§ WHAT THIS TASK INVOLVES
Copy out the entries exactly, and wherever a picture appears, leave it out.

=== ENTRIES PROVIDED ===

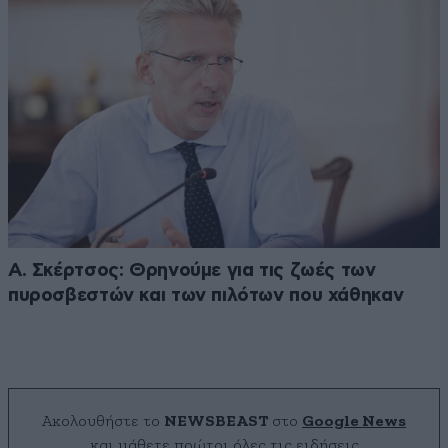
Α. Σκέρτσος: Θρηνούμε για τις ζωές των
πυροσβεστών και των πιλότων που χάθηκαν
Ακολουθήστε το
NEWSBEAST
στο
Google News
και μάθετε πρώτοι όλες τις ειδήσεις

===

§ WRITTEN RESPONSE
Α. Σκέρτσος: Θρηνούμε για τις ζωές των
πυροσβεστών και των πιλότων που χάθηκαν
Ακολουθήστε το
NEWSBEAST
στο
Google News
και μάθετε πρώτοι όλες τις ειδήσεις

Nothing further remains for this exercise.